Meta Platforms Inc.’s artificial intelligence research unit said today it has developed an AI model that can research and write drafts of Wikipedia-style biographical entries, in order to address a noticeable imbalance on the world’s most popular encyclopedia.
In a blog post, Meta AI research scientist Angela Fan points out that of all the English-language biographies on Wikipedia, just 20% are about women. Moreover, that number is estimated to be even less in intersectional groups, such as women in science, women in Africa and women in Asia.
Fan said this underrepresentation of women on Wikipedia extends to the organization itself, with only 15% of editors on the site identifying as female.
“This leaves women overlooked, despite the enormous impact they’ve had throughout history in science, entrepreneurship, politics, and every other part of society,” Fan said. “Canadian physicist Donna Strickland won the Nobel Prize in Physics in 2018, however, anyone looking for information about her on Wikipedia wouldn’t have been able to find it until a Wikipedia biography was finally published about her esteemed work — days after she won the biggest prize in her field of study.”
To counter the lack of biographies on women, Meta has announced it’s open-sourcing a generative AI model that automatically researches and creates high-quality biographical articles on important, real-world figures.
The model works in a similar fashion to a human researcher, searching for relevant information on a given figure and then drafting a Wikipedia-style entry on that person, complete with citations. The idea is that these AI-generated drafts can be used as a starting point for human writers and fact checkers to come in and complete biographies of underrepresented groups on the site.
Fan points out that the research that goes into writing a biography can be intensive, yet at the same time there is a vast amount of information available on the web that, when compiled correctly, can be used to tell the stories of women whose achievements, voices and legacies are mostly unknown.
Meta’s AI model makes light of this research, bringing up relevant information from the web to introduce the subject. Then, its generation module creates the text, before the citation module builds the comprehensive bibliography that links back to the sources used.
This process is repeated for each source of information the model finds on the internet. Each section of text is used to predict the next in order to cover all of the elements required for a Wikipedia biography, such as the subject’s early life, education and career.
Fan admits that there’s still lots of work to be done. She says the web content used to create the Wikipedia entries might sometimes be flawed or reflect cultural biases. Meanwhile, the model is sometimes subject to “hallucinating” nonfactual content, which results in creating text that may not be true. It also struggles with coherence.
“We’re hoping to improve these through advances in the neural architectures that power such models and through breakthroughs in the responsible development of AI,” Fan said.

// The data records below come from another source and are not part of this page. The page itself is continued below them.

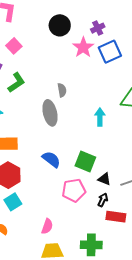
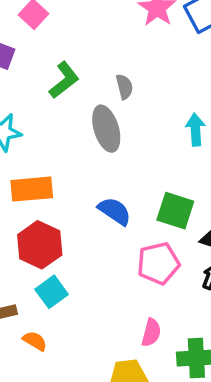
green L-shape: (16, 83) -> (64, 80), moved
pink semicircle: (47, 226) -> (151, 333), moved

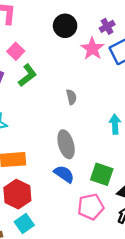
green L-shape: (64, 80) -> (27, 75), moved
gray ellipse: (106, 129) -> (66, 144), moved

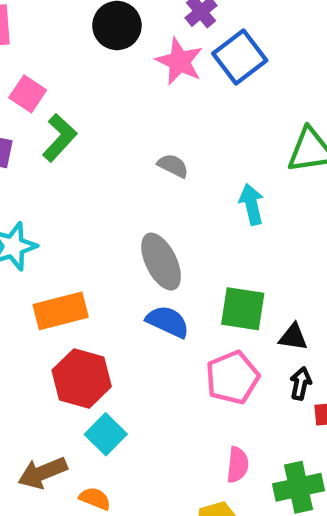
gray semicircle: (71, 97) -> (173, 166), moved, turned -40

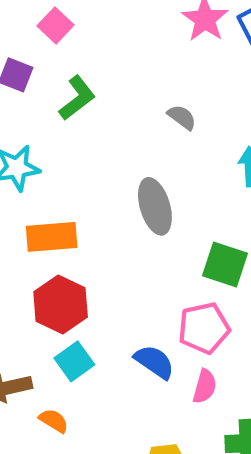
green L-shape: (60, 138) -> (77, 98), moved
blue semicircle: (168, 322) -> (154, 362), moved
pink semicircle: (238, 465) -> (205, 386), moved

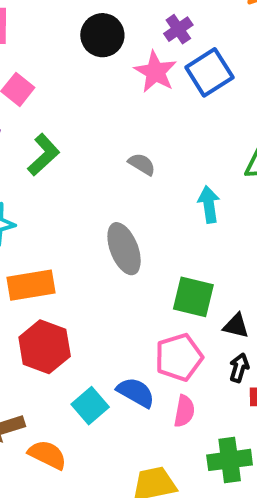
cyan square: (74, 361) -> (90, 406), moved
orange semicircle: (54, 421) -> (47, 455), size x1.4

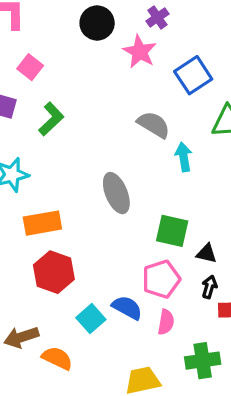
blue square: (209, 72) -> (193, 75), moved
gray semicircle: (142, 164) -> (154, 125), moved, size x1.5

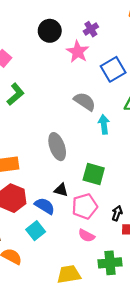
black triangle: (206, 253) -> (61, 190), moved
blue semicircle: (127, 308) -> (45, 206), moved
pink semicircle: (166, 322) -> (87, 236), turned 105

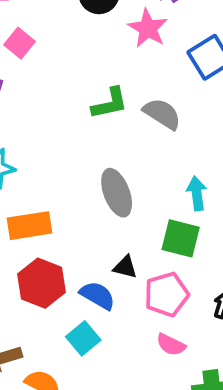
green L-shape: (16, 94) -> (110, 103), moved, turned 30
cyan arrow: (104, 124) -> (197, 193), moved

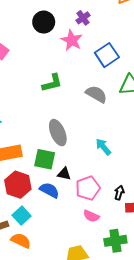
gray semicircle: (162, 114) -> (96, 94), moved
cyan arrow: (197, 193) -> (103, 147), moved, turned -30
green square: (181, 238) -> (45, 159), moved
cyan square: (83, 338) -> (22, 216), moved

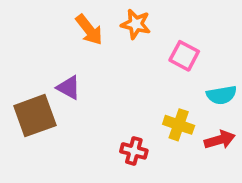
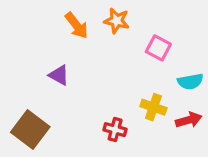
brown square: (35, 116) -> (30, 130), moved, turned -33

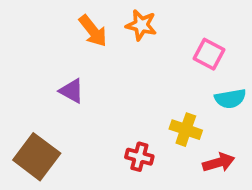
pink square: (158, 48) -> (209, 54), moved
red arrow: (189, 120) -> (219, 163), moved

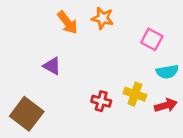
red cross: (139, 157) -> (101, 101), moved
red arrow: (219, 163) -> (166, 105), moved

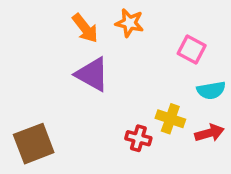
purple triangle: (52, 66) -> (92, 74), moved, size x1.5
red cross: (101, 101) -> (138, 138), moved
brown square: (27, 114) -> (34, 144), turned 32

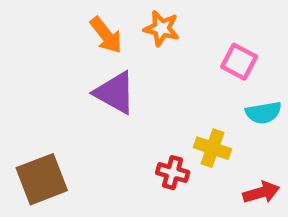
red arrow: (209, 133) -> (261, 193), moved

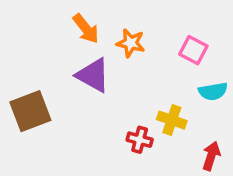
orange star: (161, 28) -> (131, 43), moved
brown square: (42, 179) -> (30, 111), moved
red arrow: (261, 193) -> (211, 156), turned -56

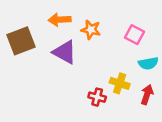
orange arrow: (86, 29) -> (60, 20), turned 125
brown square: (30, 111) -> (21, 41), moved
red arrow: (211, 156) -> (147, 95), moved

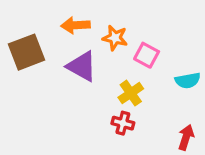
pink square: (135, 35) -> (147, 55), moved
yellow cross: (120, 83) -> (131, 93), moved, turned 36
red arrow: (147, 95) -> (186, 137), moved

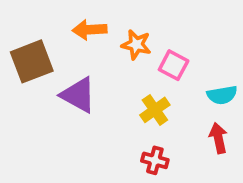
purple triangle: (82, 66) -> (78, 95), moved
red cross: (123, 123) -> (155, 160), moved
red arrow: (186, 137) -> (218, 138), moved, turned -30

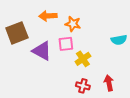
pink square: (174, 65) -> (66, 44), moved, turned -35
cyan semicircle: (222, 95) -> (119, 40), moved
red arrow: (218, 138) -> (109, 83), moved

Even so, the model is impressive. As an example, Fan used her model to research and generate a Wikipedia entry for Libbie Hyman, who was a pioneer in the study of invertebrate zoology. The green text in the image below was pulled from the original reference article the model started with, while the purple text is additional content pulled from elsewhere on the web. The orange text is indicative of hallucination, meaning the model appears to have guessed at things that can’t be verified.

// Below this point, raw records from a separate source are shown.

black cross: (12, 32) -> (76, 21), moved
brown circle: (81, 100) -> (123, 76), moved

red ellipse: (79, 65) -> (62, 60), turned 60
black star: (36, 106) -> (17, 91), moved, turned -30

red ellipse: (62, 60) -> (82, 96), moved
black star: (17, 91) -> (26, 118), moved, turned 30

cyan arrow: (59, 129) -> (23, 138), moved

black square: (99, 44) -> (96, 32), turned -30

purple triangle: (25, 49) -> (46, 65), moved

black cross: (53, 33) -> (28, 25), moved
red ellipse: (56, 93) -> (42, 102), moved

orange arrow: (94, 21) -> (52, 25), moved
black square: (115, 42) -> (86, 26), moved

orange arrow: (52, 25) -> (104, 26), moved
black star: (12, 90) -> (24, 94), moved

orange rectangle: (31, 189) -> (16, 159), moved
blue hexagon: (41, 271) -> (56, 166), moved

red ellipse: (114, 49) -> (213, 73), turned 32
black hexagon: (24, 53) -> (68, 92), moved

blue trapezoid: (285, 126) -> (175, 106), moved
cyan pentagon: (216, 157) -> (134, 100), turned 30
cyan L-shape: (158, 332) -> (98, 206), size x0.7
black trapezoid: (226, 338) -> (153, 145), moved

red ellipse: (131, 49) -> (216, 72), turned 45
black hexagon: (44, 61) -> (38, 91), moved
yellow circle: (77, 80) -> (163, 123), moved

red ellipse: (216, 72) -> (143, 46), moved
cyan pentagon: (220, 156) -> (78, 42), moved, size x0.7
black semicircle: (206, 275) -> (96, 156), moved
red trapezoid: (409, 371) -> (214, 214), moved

Although it’s not entirely perfect or accurate, the model has pulled up enough relevant biographical information about Hyman that a human researcher or writer could quickly come in and finish up the article. It includes details about her work focusing on invertebrates, significant publications and also the wider impact of her work, which are useful starting points for editors to fact-check and expand upon her life and achievements.

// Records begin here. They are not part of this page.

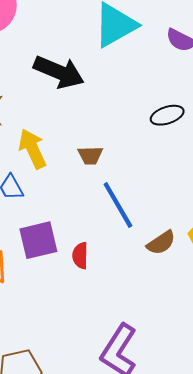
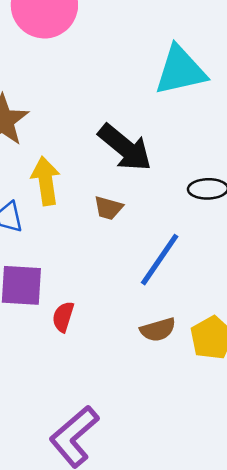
black arrow: (59, 72) -> (125, 148), moved
blue line: (118, 205) -> (160, 260), moved, turned 48

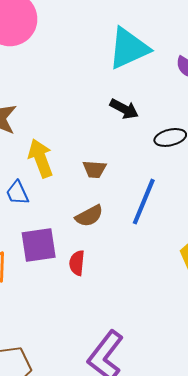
black arrow: (125, 148) -> (124, 109), moved, size x0.6
brown semicircle: (158, 330) -> (89, 216), moved

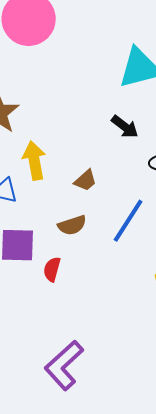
brown trapezoid: (95, 169) -> (85, 181), turned -55

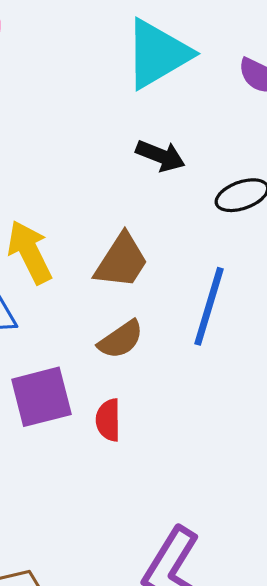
brown trapezoid: (85, 181) -> (121, 261), size x1.5

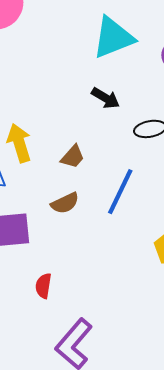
brown trapezoid: (121, 261) -> (73, 157), size x0.7
red semicircle: (108, 420) -> (43, 286), moved

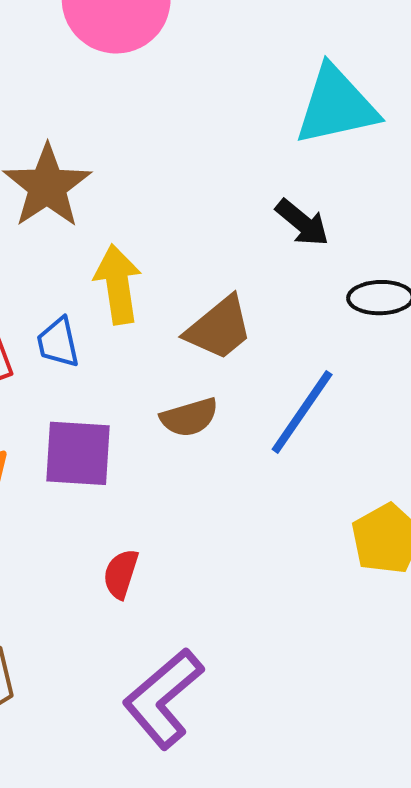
brown trapezoid: (73, 157) -> (219, 328), size x1.4

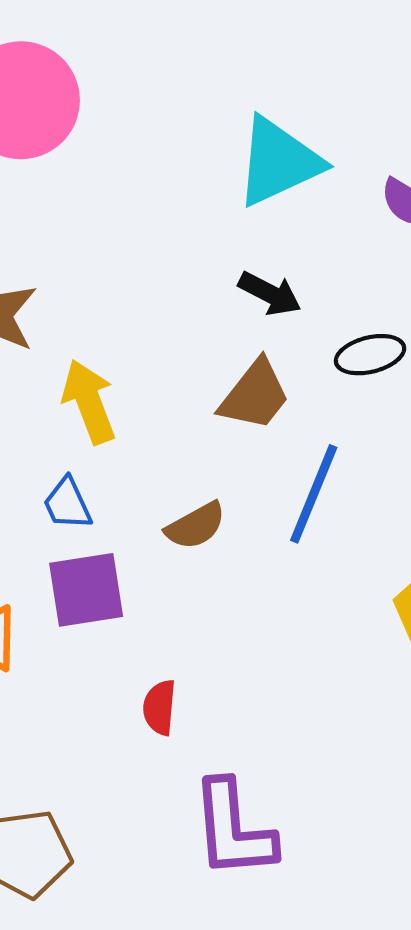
brown trapezoid: (219, 328) -> (255, 395), moved
blue trapezoid: (58, 342) -> (67, 504), moved
purple L-shape: (163, 698) -> (233, 829), turned -42

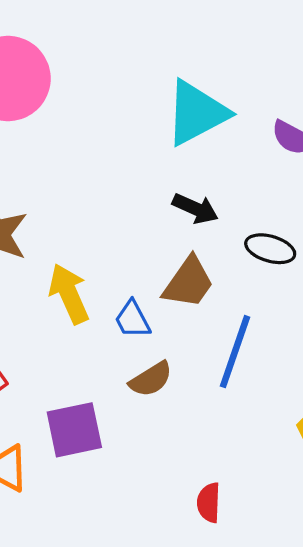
black ellipse: (370, 355) -> (270, 249), turned 33
blue trapezoid: (67, 504) -> (132, 319), moved
red semicircle: (160, 707) -> (209, 503), moved

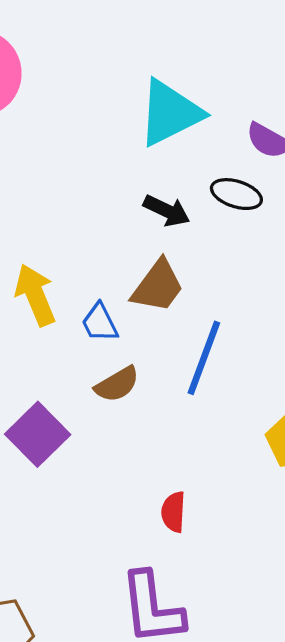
black ellipse: (270, 249) -> (236, 194), moved
purple square: (74, 430) -> (38, 434), turned -34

To improve the model, Meta has also released a novel data set that it created to evaluate the model’s performance on 1,527 biographies of women from marginalized groups. Meta said this data can be used to train new iterations of the model and evaluate their performance.
“We are passionate about sharing this as an important research area with the broader generation community,” Fan said. “We hope that our techniques can eventually be used as a starting point for human Wikipedia writers — and ultimately lead to a more equitable availability of information online that can be accessed by students writing biographies — and beyond.”